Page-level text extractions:
#####

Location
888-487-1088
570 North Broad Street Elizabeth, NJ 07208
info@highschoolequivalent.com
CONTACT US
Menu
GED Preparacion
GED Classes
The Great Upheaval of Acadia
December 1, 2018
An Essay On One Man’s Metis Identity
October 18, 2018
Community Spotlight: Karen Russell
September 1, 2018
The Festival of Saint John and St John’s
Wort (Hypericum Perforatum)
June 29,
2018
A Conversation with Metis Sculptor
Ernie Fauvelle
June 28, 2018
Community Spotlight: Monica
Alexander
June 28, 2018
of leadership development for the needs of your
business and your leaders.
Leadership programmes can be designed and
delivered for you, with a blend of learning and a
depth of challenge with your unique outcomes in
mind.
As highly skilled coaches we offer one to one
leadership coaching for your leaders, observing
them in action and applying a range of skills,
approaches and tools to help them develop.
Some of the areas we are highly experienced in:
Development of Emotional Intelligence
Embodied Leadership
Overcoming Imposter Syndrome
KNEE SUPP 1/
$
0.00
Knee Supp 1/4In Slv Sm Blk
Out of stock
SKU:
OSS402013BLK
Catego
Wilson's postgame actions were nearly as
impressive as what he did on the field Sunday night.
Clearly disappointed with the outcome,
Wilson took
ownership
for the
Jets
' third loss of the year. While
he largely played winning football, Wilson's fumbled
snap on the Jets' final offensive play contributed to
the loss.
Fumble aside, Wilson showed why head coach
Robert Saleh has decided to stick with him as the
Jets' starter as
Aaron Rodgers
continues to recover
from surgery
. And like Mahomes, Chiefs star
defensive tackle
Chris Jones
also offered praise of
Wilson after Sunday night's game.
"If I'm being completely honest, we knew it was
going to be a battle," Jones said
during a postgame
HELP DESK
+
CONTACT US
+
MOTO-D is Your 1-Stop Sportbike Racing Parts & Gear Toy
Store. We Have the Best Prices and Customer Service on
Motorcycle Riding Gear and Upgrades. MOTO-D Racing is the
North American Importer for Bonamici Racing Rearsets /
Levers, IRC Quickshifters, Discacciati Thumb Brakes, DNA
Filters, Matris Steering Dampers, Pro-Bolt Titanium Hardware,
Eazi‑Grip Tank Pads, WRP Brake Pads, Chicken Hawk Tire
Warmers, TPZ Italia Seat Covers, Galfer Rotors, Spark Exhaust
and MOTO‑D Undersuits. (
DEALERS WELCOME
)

#####

### Task details
Among the records above, extract exactly the lines from the line with "snap on the" to the line with "Wilson after Sunday night's game.", both lines included, and leave out the rest.

### Output of the task
snap on the Jets' final offensive play contributed to
the loss.
Fumble aside, Wilson showed why head coach
Robert Saleh has decided to stick with him as the
Jets' starter as
Aaron Rodgers
continues to recover
from surgery
. And like Mahomes, Chiefs star
defensive tackle
Chris Jones
also offered praise of
Wilson after Sunday night's game.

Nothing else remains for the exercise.